Please write out only the lines from the line with "أفضل شركة تنظيف" to the line with "Соответственно, ее можно", inclusive, exactly as they stand below, without the pictures.

Entries shown below:

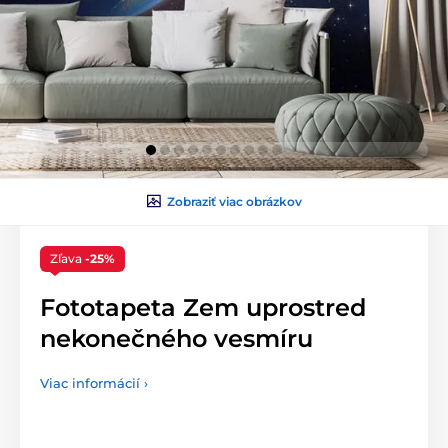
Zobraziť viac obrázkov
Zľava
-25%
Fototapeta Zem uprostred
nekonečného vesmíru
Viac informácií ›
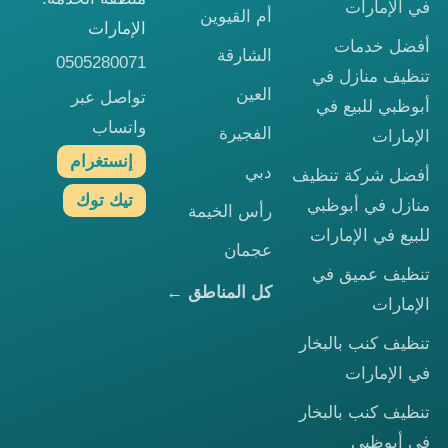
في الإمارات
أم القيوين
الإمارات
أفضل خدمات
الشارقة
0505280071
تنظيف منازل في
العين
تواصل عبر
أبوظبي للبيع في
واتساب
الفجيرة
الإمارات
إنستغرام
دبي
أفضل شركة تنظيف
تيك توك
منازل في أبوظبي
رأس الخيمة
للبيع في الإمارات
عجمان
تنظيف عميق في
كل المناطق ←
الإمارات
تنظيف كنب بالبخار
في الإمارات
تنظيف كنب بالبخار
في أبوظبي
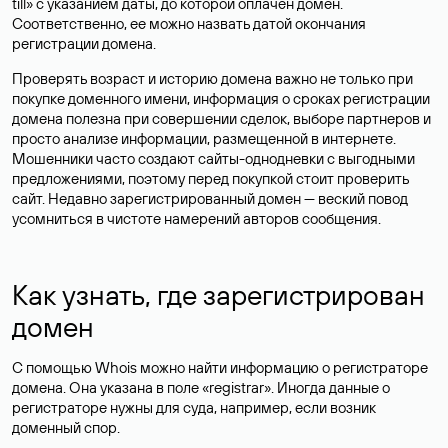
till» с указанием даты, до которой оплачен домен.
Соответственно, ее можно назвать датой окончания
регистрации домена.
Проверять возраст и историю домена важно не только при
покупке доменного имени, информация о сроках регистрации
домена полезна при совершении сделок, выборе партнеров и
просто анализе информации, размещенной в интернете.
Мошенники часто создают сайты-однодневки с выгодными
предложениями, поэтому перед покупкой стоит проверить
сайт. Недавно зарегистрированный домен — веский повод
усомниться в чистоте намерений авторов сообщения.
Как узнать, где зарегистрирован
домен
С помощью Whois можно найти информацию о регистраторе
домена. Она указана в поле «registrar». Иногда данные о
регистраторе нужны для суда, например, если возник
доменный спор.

End of Entries shown.
Entries shown below:

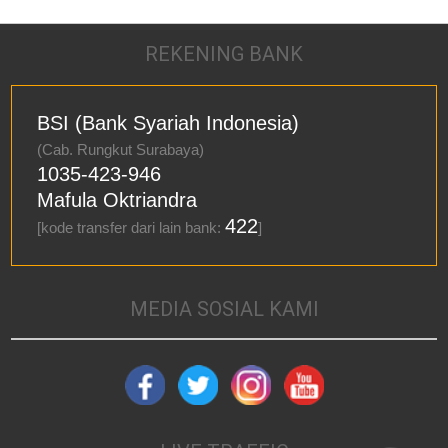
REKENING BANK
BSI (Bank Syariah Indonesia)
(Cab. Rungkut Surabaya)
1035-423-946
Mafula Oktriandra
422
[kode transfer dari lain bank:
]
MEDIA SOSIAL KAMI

End of Entries shown.

* _Result_
أفضل شركة تنظيف
تيك توك
منازل في أبوظبي
رأس الخيمة
للبيع في الإمارات
عجمان
تنظيف عميق في
كل المناطق ←
الإمارات
تنظيف كنب بالبخار
في الإمارات
تنظيف كنب بالبخار
في أبوظبي
till» с указанием даты, до которой оплачен домен.
Соответственно, ее можно назвать датой окончания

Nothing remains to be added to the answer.